Quizá porque una vez alguien lo dijo en voz alta. Fue eso, sí, y ella se sobrecogió al tiempo que pensaba: “Menuda estupidez. Vaya con lo que sale ahora”. Una estupidez que había decidido adoptar. Ciento veinte días después, el ambiente destilaba ese olor navideño inconfundible a chocolate hirviendo, churros, bollos esponjosos (ay, aquellos suizos de su infancia con promontorios de azúcar…) y castañas. Recordaba que, de niña, quería que le compraran un cucurucho de papel solamente para poder calentarse las manos heladas, únicamente por ese motivo, porque el sabor de las castañas asadas no le gustaba nada.

La Nochebuena había llegado envuelta en ese silencio denso y aterciopelado, en ese sonido sordo que solo traen las nevadas tardías que, cuando no existen, se inventan para hacerlas vividas. Ella, dueña de una melancolía temprana, aunque tan antigua como el viejo reloj de pared que la miraba de frente y daba puntualmente los cuartos, las medias horas, las menos cuarto y las en punto, se sentó en su sillón. Le pertenecía por derecho propio. El aire en el pequeño apartamento olía a naftalina y a un pino artificial que había perdido su fragancia real hacía dos décadas. Para ella, la Navidad ya no era una celebración; era un recordatorio. Un calendario que marcaba la distancia irrecuperable entre el hoy y el entonces.

Un universo entero

Y ese entonces no era solo una explosión de luz, sino un universo entero operando en un ciclo intenso y jubiloso. Era la casa de sus abuelos, Rafael y Carmen, el epicentro de la fiesta. Un palacio para aquella niña que hoy había dejado la niñez guardada en un cajón, un lugar cálido lleno de posibles escondites, de puertas que conducían a paraísos como los de Alicia (eso le gustaba pensar a ella). Había veces en que tenía la sensación de estar descubriendo habitaciones en cada nueva visita. La volvía tarumba mirar una y otra vez las fotos en blanco y negro del abuelo con uniforme de portero de una finca señorial en Conde Xiquena, el gesto serio y la mirada transparente. Le recordaba guardándole las “rubias”, que así llamaba a las pesetas que más lucían, cada domingo. La niña siempre esperaba ese momento con impaciencia. Y llegaba, vaya si llegaba. La casa resonaba con cada paso y olía de modo perpetuo a madera pulida, aunque el suelo fuera de terrazo, gélido. Pero a ella se le antojaba madera, a canela, y a la ligera y dulce humedad del musgo que la abuela recogía ella misma para el Belén.

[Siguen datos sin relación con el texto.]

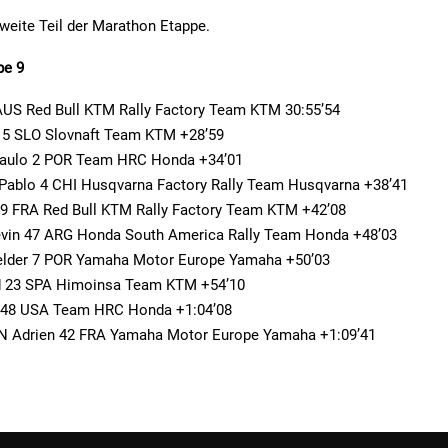
zweite Teil der Marathon Etappe.
pe 9
AUS Red Bull KTM Rally Factory Team KTM 30:55’54
 5 SLO Slovnaft Team KTM +28’59
ulo 2 POR Team HRC Honda +34’01
ablo 4 CHI Husqvarna Factory Rally Team Husqvarna +38’41
9 FRA Red Bull KTM Rally Factory Team KTM +42’08
vin 47 ARG Honda South America Rally Team Honda +48’03
lder 7 POR Yamaha Motor Europe Yamaha +50’03
d 23 SPA Himoinsa Team KTM +54’10
 48 USA Team HRC Honda +1:04’08
 Adrien 42 FRA Yamaha Motor Europe Yamaha +1:09’41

Cuento de Navidad. Ilustraciones

El tráfago comenzaba temprano. El abuelo Rafael, un hombre de voz grave y carcajada resonante, supervisaba el viaje anual al mercado para elegir el abeto más majestuoso. El montaje del portal era una operación caótica que requería disponer de cientos de figuritas (la lavandera, el pastor, los tres Reyes Magos con sus pajes, que llegaban a caballo o a camello, y el inevitable jugador de fútbol que su primo escondía pícaramente) a través de un paisaje de montañas de papel y ríos de aluminio que marcaban con piedras pequeñitas, un poco más grandes que la gravilla. Las piezas estaban guardadas en una caja de madera que fue de unos vinos regalados en una Navidad muy anterior.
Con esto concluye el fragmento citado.